_Activity:_ Each line of the data below goes into the copy exactly; pictures do not.

_Transcribed page contents:_
┌──

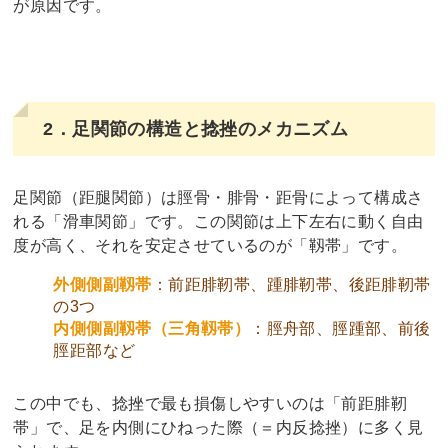
が原因です。
2．足関節の構造と捻挫のメカニズム
足関節（距腿関節）は脛骨・腓骨・距骨によって構成さ
れる「滑車関節」です。この関節は上下左右に動く自由
度が高く、それを安定させているのが「靱帯」です。
外側側副靱帯
：前距腓靭帯、踵腓靭帯、後距腓靭帯
の3つ
内側側副靱帯（三角靱帯）
：脛舟部、脛踵部、前後
脛距部など
この中でも、捻挫で最も損傷しやすいのは「前距腓靭
帯」で、足を内側にひねった際（＝内反捻挫）に多く見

└──

_Result of the exercise:_
が原因です。
2．足関節の構造と捻挫のメカニズム
足関節（距腿関節）は脛骨・腓骨・距骨によって構成さ
れる「滑車関節」です。この関節は上下左右に動く自由
度が高く、それを安定させているのが「靱帯」です。
外側側副靱帯
：前距腓靭帯、踵腓靭帯、後距腓靭帯
の3つ
内側側副靱帯（三角靱帯）
：脛舟部、脛踵部、前後
脛距部など
この中でも、捻挫で最も損傷しやすいのは「前距腓靭
帯」で、足を内側にひねった際（＝内反捻挫）に多く見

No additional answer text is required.